§ **Record extracts**
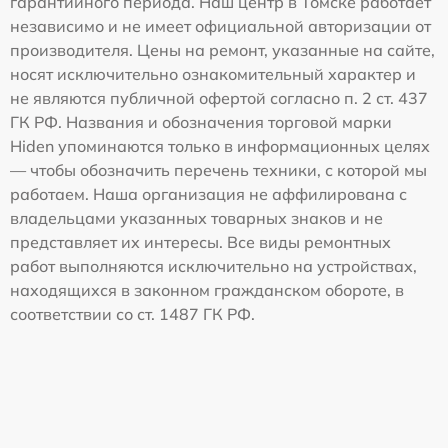
гарантийного периода. Наш центр в Томске работает
независимо и не имеет официальной авторизации от
производителя. Цены на ремонт, указанные на сайте,
носят исключительно ознакомительный характер и
не являются публичной офертой согласно п. 2 ст. 437
ГК РФ. Названия и обозначения торговой марки
Hiden упоминаются только в информационных целях
— чтобы обозначить перечень техники, с которой мы
работаем. Наша организация не аффилирована с
владельцами указанных товарных знаков и не
представляет их интересы. Все виды ремонтных
работ выполняются исключительно на устройствах,
находящихся в законном гражданском обороте, в
соответствии со ст. 1487 ГК РФ.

§ **Work request**
Everything in the entries above must be output again exactly, except the pictures.

§ **Reply**
гарантийного периода. Наш центр в Томске работает
независимо и не имеет официальной авторизации от
производителя. Цены на ремонт, указанные на сайте,
носят исключительно ознакомительный характер и
не являются публичной офертой согласно п. 2 ст. 437
ГК РФ. Названия и обозначения торговой марки
Hiden упоминаются только в информационных целях
— чтобы обозначить перечень техники, с которой мы
работаем. Наша организация не аффилирована с
владельцами указанных товарных знаков и не
представляет их интересы. Все виды ремонтных
работ выполняются исключительно на устройствах,
находящихся в законном гражданском обороте, в
соответствии со ст. 1487 ГК РФ.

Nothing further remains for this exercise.